=== HOW TO COMPLETE THIS TASK ===
Exactly the lines from the one containing "met nieuws uit uw" through the final line of the data below, with pictures omitted, make up the answer.
------------------------------------------------------------
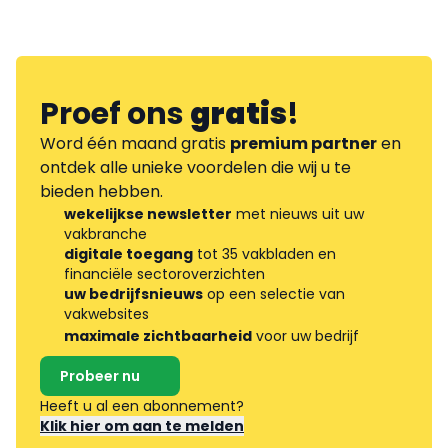
Proef ons
gratis
!
Word één maand gratis
premium partner
en
ontdek alle unieke voordelen die wij u te
bieden hebben.
wekelijkse newsletter
met nieuws uit uw
vakbranche
digitale toegang
tot 35 vakbladen en
financiële sectoroverzichten
uw bedrijfsnieuws
op een selectie van
vakwebsites
maximale zichtbaarheid
voor uw bedrijf
Probeer nu
Heeft u al een abonnement?
Klik hier om aan te melden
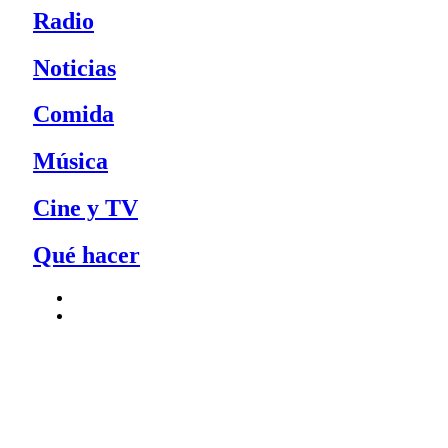
Radio
Noticias
Comida
Música
Cine y TV
Qué hacer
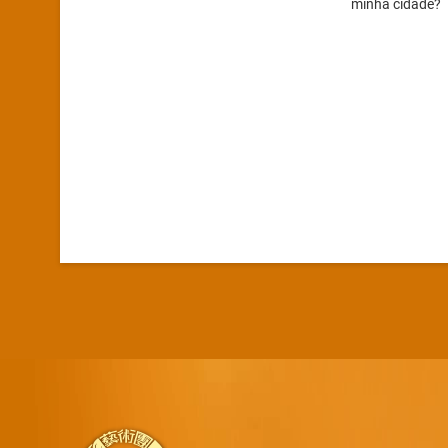
minha cidade?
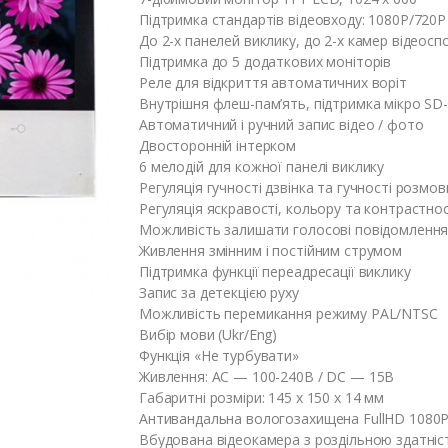
Підтримка стандартів відеовходу: 1080P/720P
До 2-х панелей виклику, до 2-х камер відеос
Підтримка до 5 додаткових моніторів
Реле для відкриття автоматичних воріт
Внутрішня флеш-пам’ять, підтримка мікро SD-
Автоматичний і ручний запис відео / фото
Двосторонній інтерком
6 мелодій для кожної панелі виклику
Регуляція гучності дзвінка та гучності розмов
Регуляція яскравості, кольору та контрастно
Можливість залишати голосові повідомлення
Живлення змінним і постійним струмом
Підтримка функції переадресації виклику
Запис за детекцією руху
Можливість перемикання режиму PAL/NTSC
Вибір мови (Ukr/Eng)
Функція «Не турбувати»
Живлення: AC — 100-240В / DC — 15В
Габаритні розміри: 145 x 150 x 14 мм
Антивандальна вологозахищена FullHD 1080P 
Вбудована відеокамера з роздільною здатніс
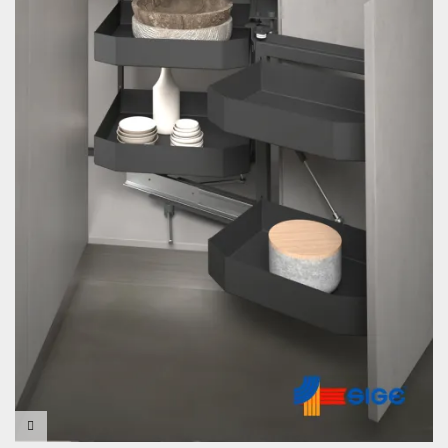
VISTA RÁPIDA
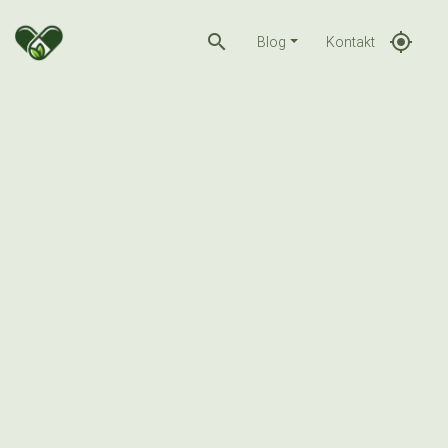
search
gps_fixed
Blog
Kontakt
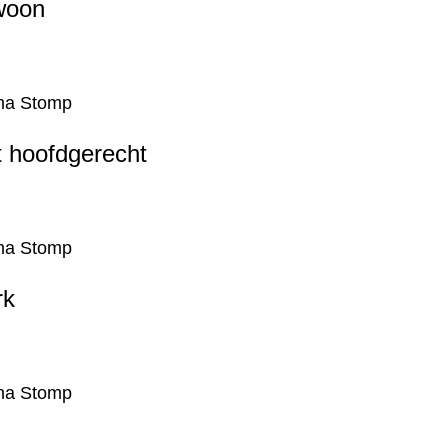
ewoon
a Stomp
t hoofdgerecht
a Stomp
rk
a Stomp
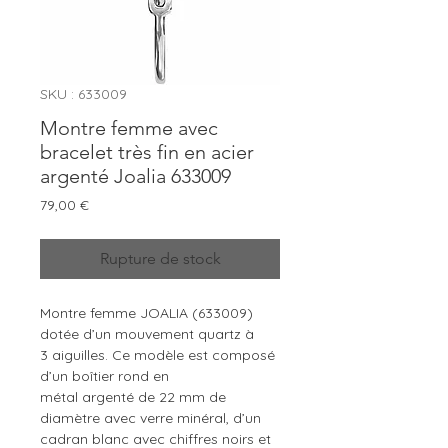
SKU : 633009
Montre femme avec
bracelet très fin en acier
argenté Joalia 633009
Prix
79,00 €
Rupture de stock
Montre femme JOALIA (633009)
dotée d’un mouvement quartz à
3 aiguilles. Ce modèle est composé
d’un boîtier rond en
métal argenté de 22 mm de
diamètre avec verre minéral, d’un
cadran blanc avec chiffres noirs et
------------------------------------------------------------
=== SOLUTION FOR THIS EXERCISE ===
met nieuws uit uw
vakbranche
digitale toegang
tot 35 vakbladen en
financiële sectoroverzichten
uw bedrijfsnieuws
op een selectie van
vakwebsites
maximale zichtbaarheid
voor uw bedrijf
Probeer nu
Heeft u al een abonnement?
Klik hier om aan te melden
Radio
Noticias
Comida
Música
Cine y TV
Qué hacer
minha cidade?
Підтримка стандартів відеовходу: 1080P/720P
До 2-х панелей виклику, до 2-х камер відеос
Підтримка до 5 додаткових моніторів
Реле для відкриття автоматичних воріт
Внутрішня флеш-пам’ять, підтримка мікро SD-
Автоматичний і ручний запис відео / фото
Двосторонній інтерком
6 мелодій для кожної панелі виклику
Регуляція гучності дзвінка та гучності розмов
Регуляція яскравості, кольору та контрастно
Можливість залишати голосові повідомлення
Живлення змінним і постійним струмом
Підтримка функції переадресації виклику
Запис за детекцією руху
Можливість перемикання режиму PAL/NTSC
Вибір мови (Ukr/Eng)
Функція «Не турбувати»
Живлення: AC — 100-240В / DC — 15В
Габаритні розміри: 145 x 150 x 14 мм
Антивандальна вологозахищена FullHD 1080P 
Вбудована відеокамера з роздільною здатніс
VISTA RÁPIDA
search
gps_fixed
Blog
Kontakt
ewoon
a Stomp
t hoofdgerecht
a Stomp
rk
a Stomp
SKU : 633009
Montre femme avec
bracelet très fin en acier
argenté Joalia 633009
Prix
79,00 €
Rupture de stock
Montre femme JOALIA (633009)
dotée d’un mouvement quartz à
3 aiguilles. Ce modèle est composé
d’un boîtier rond en
métal argenté de 22 mm de
diamètre avec verre minéral, d’un
cadran blanc avec chiffres noirs et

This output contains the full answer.